* **Your objective**
Leave out the pictures, then return the records word for word.

* **The data**
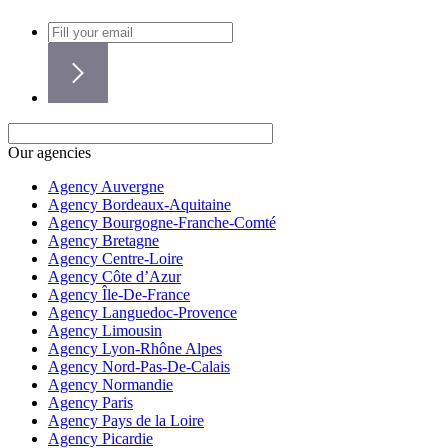
Our agencies
Agency Auvergne
Agency Bordeaux-Aquitaine
Agency Bourgogne-Franche-Comté
Agency Bretagne
Agency Centre-Loire
Agency Côte d’Azur
Agency Île-De-France
Agency Languedoc-Provence
Agency Limousin
Agency Lyon-Rhône Alpes
Agency Nord-Pas-De-Calais
Agency Normandie
Agency Paris
Agency Pays de la Loire
Agency Picardie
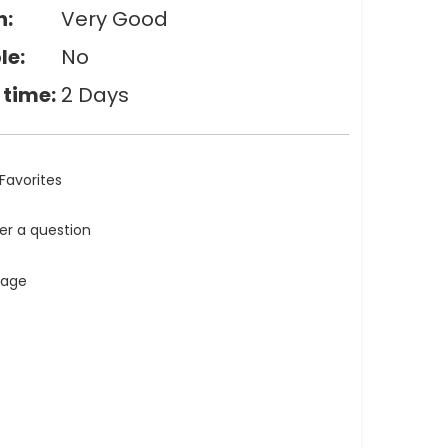
n:
Very Good
le:
No
 time:
2 Days
Favorites
ler a question
tage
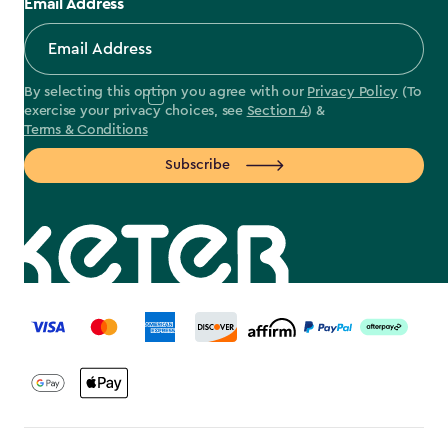
Email Address
By selecting this option you agree with our
Privacy Policy
(To
exercise your privacy choices, see
Section 4
) &
Terms & Conditions
Subscribe
label.payment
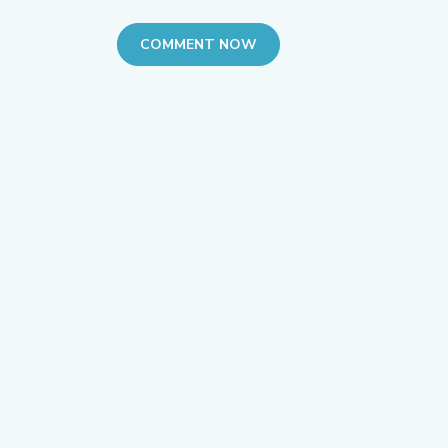
COMMENT NOW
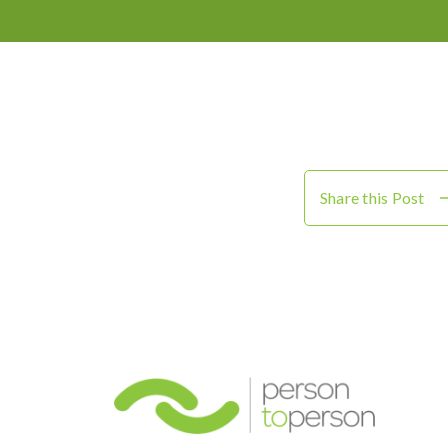
Share this Post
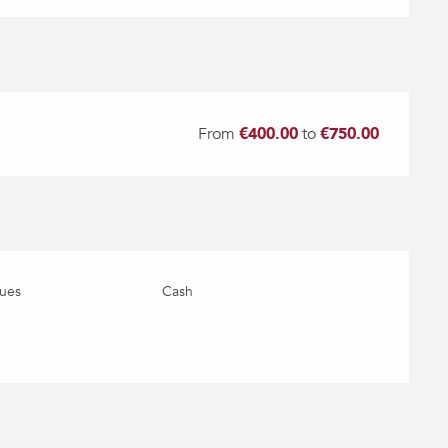
From
€400.00
to
€750.00
ues
Cash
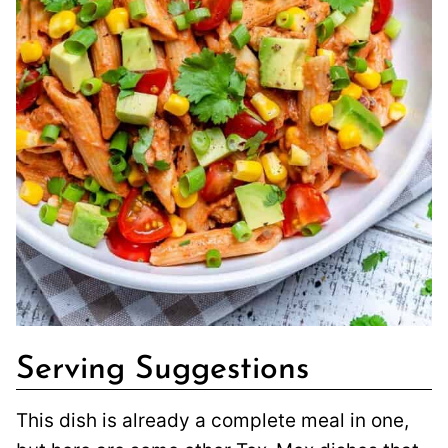
Serving Suggestions
This dish is already a complete meal in one,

* **Exercise result**
Our agencies
Agency Auvergne
Agency Bordeaux-Aquitaine
Agency Bourgogne-Franche-Comté
Agency Bretagne
Agency Centre-Loire
Agency Côte d’Azur
Agency Île-De-France
Agency Languedoc-Provence
Agency Limousin
Agency Lyon-Rhône Alpes
Agency Nord-Pas-De-Calais
Agency Normandie
Agency Paris
Agency Pays de la Loire
Agency Picardie
n:
Very Good
le:
No
 time:
2 Days
Favorites
ler a question
tage
Email Address
By selecting this option you agree with our
Privacy Policy
(To
exercise your privacy choices, see
Section 4
) &
Terms & Conditions
Subscribe
label.payment
COMMENT NOW
Share this Post
From
€400.00
to
€750.00
ues
Cash
Serving Suggestions
This dish is already a complete meal in one,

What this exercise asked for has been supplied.